MS : Elles couvrent une grande palette des possibles. Je pense à Yaëlle Antoine, pédagogue et metteuse en scène ayant enseigné à l'école de cirque Esacto’Lido à Toulouse. Féministe revendiquée, elle déploie sa réflexion sur les rapports de pouvoir des pratiques pédagogiques jusqu’aux esthétiques et formes d’organisation du travail. Une question qui mobilise de nombreuses artistes de cirque aujourd’hui est celle de la maternité. Le collectif Les Tenaces porte aussi haut la parole des femmes. La question des esthétiques était déjà revendiquée et continue de l’être : la femme n'est pas seulement le faire valoir de l'homme.
FT : Le cirque va-t-il plus loin que le théâtre traditionnel et comment apporte-t-il sa part à la transformation du spectacle vivant ?

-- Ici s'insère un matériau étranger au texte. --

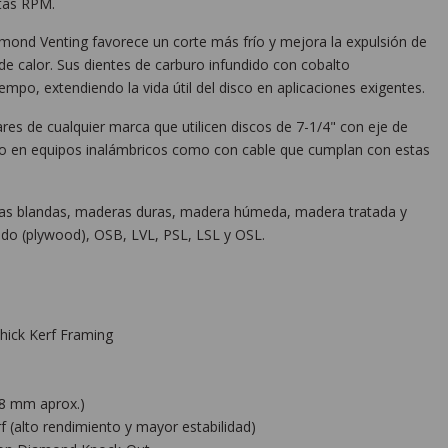
ltas RPM.
iamond Venting favorece un corte más frío y mejora la expulsión de
de calor. Sus dientes de carburo infundido con cobalto
mpo, extendiendo la vida útil del disco en aplicaciones exigentes.
ares de cualquier marca que utilicen discos de 7-1/4" con eje de
nto en equipos inalámbricos como con cable que cumplan con estas
as blandas, maderas duras, madera húmeda, madera tratada y
do (plywood), OSB, LVL, PSL, LSL y OSL.
Thick Kerf Framing
,8 mm aprox.)
f (alto rendimiento y mayor estabilidad)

MS : C’est le cas dans la revendication d'un rapport à l'authenticité qui revient aussi dans le discours des artistes sur l'exposition de leur corps. La faible dissociation entre la personne et le personnage est fréquemment évoquée, mais surtout la possibilité de la chute n’est pas qu'une possibilité… Les fragilités corporelles font écho à des fragilités psychologiques. Elles peuvent être poussées à leur paroxysme. C'est sans doute ce qui fait que le théâtre s’intéresse parfois aux corps du cirque pour ce rapport plus direct, palpable, sensible. Par exemple, le metteur en scène David Bobée qui dirige désormais le Théâtre du Nord (CDN), à Lille, a beaucoup travaillé avec des artistes de cirque parce qu’il s'intéressait à ces questions, à ce qui se joue et se transmet dans l’énergie déployée pour porter, tenir, dans l’équilibre et le déséquilibre.